M. Christophe Castaner, secrétaire d'État chargé des relations avec le Parlement. Monsieur le député, le charme des questions orales sans débat est que l'on descend à des niveaux qui pourraient paraître très techniques, mais qui, pour ceux qui ont comme vous l'expérience du terrain, relèvent de problématiques qui se posent aux élus de façon très régulière. Je tiens à vous rappeler la volonté du Gouvernement de laisser plus de liberté aux territoires pour s'organiser, avec l'aide du Parlement. C'est ainsi qu'une proposition de loi, qui sera prochainement en discussion au Sénat, a été adoptée par cette assemblée le 31 janvier dernier, sur la question du transfert automatique de l'eau et de l'assainissement, avec une double échéance. Il est essentiel que ce soient les élus locaux qui puissent décider de ce qui est bon ou pas pour leur territoire.
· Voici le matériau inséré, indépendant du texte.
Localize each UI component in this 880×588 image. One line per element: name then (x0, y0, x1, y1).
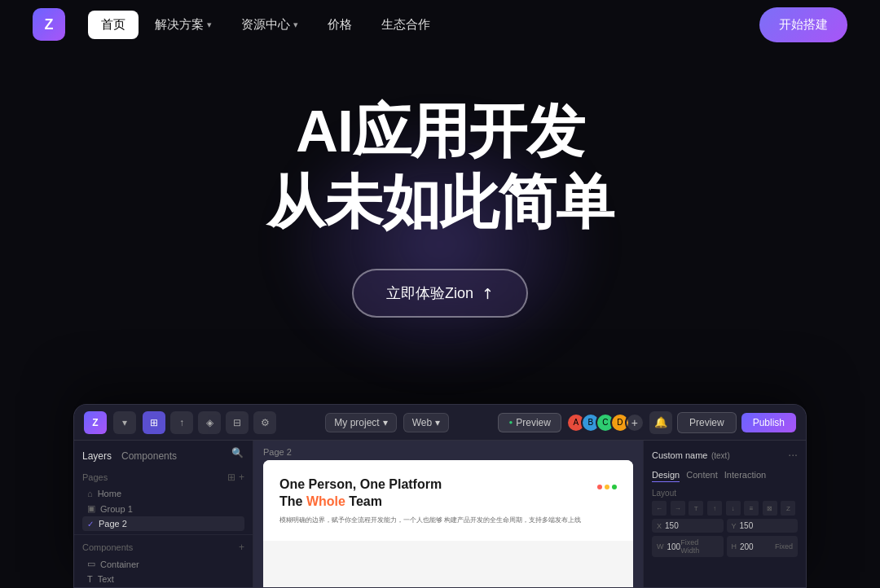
navbar: Z 首页 解决方案 ▾ 资源中心 ▾ 价格 生态合作 开始搭建 (0, 0, 880, 49)
nav-item-home[interactable]: 首页 (88, 11, 139, 39)
components-label: Components + (82, 542, 244, 553)
hero-cta: 立即体验Zion ↗ (352, 269, 528, 318)
hero-title-line1: AI应用开发 (296, 98, 584, 165)
logo-icon[interactable]: Z (33, 8, 65, 41)
prop-header: Custom name (text) ··· (652, 447, 798, 462)
layout-btn-7[interactable]: ⊠ (763, 501, 777, 516)
project-dropdown[interactable]: My project ▾ (325, 413, 396, 432)
hero-title-line2: 从未如此简单 (266, 169, 614, 236)
page-home-icon: ⌂ (87, 489, 93, 498)
canvas-title: One Person, One Platform The Whole Team (279, 476, 617, 511)
right-panel: Custom name (text) ··· Design Content In… (643, 441, 806, 587)
layout-btn-4[interactable]: ↑ (707, 501, 722, 516)
toolbar-left: Z ▾ ⊞ ↑ ◈ ⊟ ⚙ (84, 411, 276, 434)
publish-button[interactable]: Publish (741, 413, 796, 432)
pages-section: Pages ⊞ + ⌂ Home ▣ Group 1 ✓ Page 2 (74, 465, 253, 534)
toolbar-pin-icon[interactable]: ◈ (198, 411, 221, 434)
section-icons: ⊞ + (227, 472, 244, 483)
web-dropdown[interactable]: Web ▾ (403, 413, 449, 432)
hero-section: AI应用开发 从未如此简单 立即体验Zion ↗ (0, 49, 880, 350)
components-section: Components + ▭ Container T Text (74, 534, 253, 588)
toolbar-share-icon[interactable]: ↑ (170, 411, 193, 434)
main-canvas[interactable]: Page 2 One Person, One Platform The Whol… (253, 441, 643, 587)
add-icon[interactable]: ⊞ (227, 472, 235, 483)
layout-label: Layout (652, 489, 798, 498)
page-item-home[interactable]: ⌂ Home (82, 486, 244, 501)
add-component-icon[interactable]: + (239, 542, 244, 553)
chevron-down-icon: ▾ (207, 20, 212, 30)
layout-btn-5[interactable]: ↓ (726, 501, 741, 516)
preview-button[interactable]: Preview (677, 412, 737, 433)
layout-btn-1[interactable]: ← (652, 501, 667, 516)
prop-tab-content[interactable]: Content (686, 468, 718, 482)
canvas-window-controls (597, 485, 617, 489)
avatar-group: A B C D + (566, 413, 645, 432)
canvas-content: One Person, One Platform The Whole Team … (263, 460, 633, 587)
toolbar-icons: ⊞ ↑ ◈ ⊟ ⚙ (143, 411, 276, 434)
bell-icon: 🔔 (654, 416, 667, 428)
h-field[interactable]: H 200 Fixed (727, 536, 799, 557)
canvas-inner: One Person, One Platform The Whole Team … (263, 460, 633, 541)
nav-item-ecosystem[interactable]: 生态合作 (368, 11, 443, 39)
layout-btn-3[interactable]: T (689, 501, 703, 516)
panel-tabs: Layers Components 🔍 (74, 441, 253, 465)
toolbar-right: ● Preview A B C D + 🔔 Preview Publish (498, 411, 796, 434)
wh-controls: W 100 Fixed Width H 200 Fixed (652, 536, 798, 557)
tab-layers[interactable]: Layers (82, 447, 112, 465)
toolbar-dropdown-icon[interactable]: ▾ (113, 411, 136, 434)
chevron-icon: ▾ (435, 417, 440, 428)
canvas-page-label: Page 2 (263, 447, 292, 457)
container-icon: ▭ (87, 559, 95, 569)
nav-item-pricing[interactable]: 价格 (315, 11, 365, 39)
comp-container[interactable]: ▭ Container (82, 556, 244, 572)
dot-yellow (605, 485, 609, 489)
layout-btn-6[interactable]: ≡ (744, 501, 759, 516)
pages-label: Pages ⊞ + (82, 472, 244, 483)
w-field[interactable]: W 100 Fixed Width (652, 536, 724, 557)
comp-text[interactable]: T Text (82, 572, 244, 586)
app-toolbar: Z ▾ ⊞ ↑ ◈ ⊟ ⚙ My project ▾ Web ▾ ● (74, 405, 806, 441)
toolbar-center: My project ▾ Web ▾ (325, 413, 449, 432)
xy-controls: X 150 Y 150 (652, 519, 798, 533)
notification-button[interactable]: 🔔 (649, 411, 672, 434)
canvas-description: 模糊明确的边界，赋予你全流程开发能力，一个人也能够 构建产品开发的全生命周期，支… (279, 516, 617, 524)
toolbar-layout-icon[interactable]: ⊟ (226, 411, 249, 434)
group-icon: ▣ (87, 503, 95, 514)
prop-tab-design[interactable]: Design (652, 468, 680, 482)
chevron-down-icon: ▾ (293, 20, 298, 30)
nav-links: 首页 解决方案 ▾ 资源中心 ▾ 价格 生态合作 (88, 11, 443, 39)
toolbar-logo[interactable]: Z (84, 411, 107, 434)
toolbar-layers-icon[interactable]: ⊞ (143, 411, 165, 434)
x-field[interactable]: X 150 (652, 519, 724, 533)
left-panel: Layers Components 🔍 Pages ⊞ + ⌂ Home (74, 441, 253, 587)
y-field[interactable]: Y 150 (727, 519, 799, 533)
app-body: Layers Components 🔍 Pages ⊞ + ⌂ Home (74, 441, 806, 587)
toolbar-settings-icon[interactable]: ⚙ (253, 411, 276, 434)
nav-item-solutions[interactable]: 解决方案 ▾ (142, 11, 225, 39)
arrow-icon: ↗ (477, 283, 498, 304)
add-collaborator-button[interactable]: + (625, 413, 645, 432)
chevron-icon: ▾ (383, 417, 388, 428)
dot-green (612, 485, 617, 489)
layout-section: Layout ← → T ↑ ↓ ≡ ⊠ Z X 150 (652, 489, 798, 557)
layout-controls: ← → T ↑ ↓ ≡ ⊠ Z (652, 501, 798, 516)
dot-red (597, 485, 602, 489)
prop-options-icon[interactable]: ··· (788, 448, 798, 461)
layout-btn-2[interactable]: → (671, 501, 685, 516)
try-zion-button[interactable]: 立即体验Zion ↗ (352, 269, 528, 318)
start-building-button[interactable]: 开始搭建 (759, 7, 847, 42)
page-item-group1[interactable]: ▣ Group 1 (82, 501, 244, 516)
prop-tab-interaction[interactable]: Interaction (724, 468, 766, 482)
search-icon[interactable]: 🔍 (231, 447, 244, 460)
nav-item-resources[interactable]: 资源中心 ▾ (228, 11, 311, 39)
canvas-highlight: Whole (306, 494, 345, 508)
prop-tabs: Design Content Interaction (652, 468, 798, 482)
tab-components[interactable]: Components (121, 447, 177, 465)
nav-left: Z 首页 解决方案 ▾ 资源中心 ▾ 价格 生态合作 (33, 8, 443, 41)
app-preview: Z ▾ ⊞ ↑ ◈ ⊟ ⚙ My project ▾ Web ▾ ● (73, 404, 807, 588)
check-icon: ✓ (87, 520, 94, 529)
layout-btn-8[interactable]: Z (781, 501, 795, 516)
plus-icon[interactable]: + (239, 472, 244, 483)
preview-indicator: ● Preview (498, 413, 561, 432)
page-item-page2[interactable]: ✓ Page 2 (82, 516, 244, 531)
Vous me demandez de vous donner la lecture du droit que fait le Gouvernement. Sachez qu'il se plie bien évidemment, pour l'analyse juridique, à la haute autorité qu'est le Conseil d’État, selon lequel le transfert n'est aujourd'hui pas obligatoire. Une évolution législative pourrait conduire le Conseil d’État à se prononcer différemment, mais ce n'est pas ce qui est prévu, notamment dans le texte actuel de la proposition de loi que j'évoquais.

S'agissant de ce transfert, le Conseil d’État apporte deux précisions. Il n'interdit pas qu'un accord entre les représentants des communes et ceux de l'EPCI ait lieu pour obtenir le transfert des montants évoqués. Par ailleurs, vous avez dans votre question une approche positive :…

M. François André. Toujours !

M. Christophe Castaner, secrétaire d'État. …celle d'un crédit. On peut cependant imaginer la situation inverse, avec un transfert négatif pour l'EPCI. Aucun amendement tendant à rendre obligatoire le transfert des crédits afférents, en positif ou en négatif, n'avait été retenu, de crainte que cela ne bloque le système. Nous pensons, au nom de la liberté, que la discussion pour définir les transferts doit avoir lieu entre les communes et les EPCI.

Pour conclure, sachez, monsieur le député, que le Gouvernement a fait de la gestion du petit cycle de l'eau l'une de ses priorités. J'en prends pour preuve la tenue prochaine des assises de l'eau. La phase de concertation au cours de laquelle sont associés des élus locaux et des professionnels du secteur ne manquera pas d'apporter des solutions concrètes adaptées qui seront, je l'espère, à la hauteur de vos attentes et de celles de nos concitoyens, et qui nous conduiront peut-être à proposer une évolution législative qui permettra au Conseil d’État d'interpréter différemment la règle de droit s'appliquant aujourd'hui.

M. le président. La parole est à M. François André.

M. François André. Je comprends parfaitement l'interprétation que vient de donner M. le secrétaire d'État de la loi et surtout de la jurisprudence. Je crains néanmoins que d'ici au transfert, rendu possible jusqu'en 2026, si la proposition de loi est adoptée, nous ne soyons confrontés à des discussions picrocholines entre les EPCI et les communes membres.

Je me demande si des précisions d'ordre réglementaire ne pourraient pas être apportées afin que l'usager de l'eau n'en vienne pas à payer deux fois les investissements : la première au titre des redevances passées ayant donné lieu à des excédents ; la seconde par les EPCI héritiers de la compétence, qui seraient conduits à augmenter la redevance.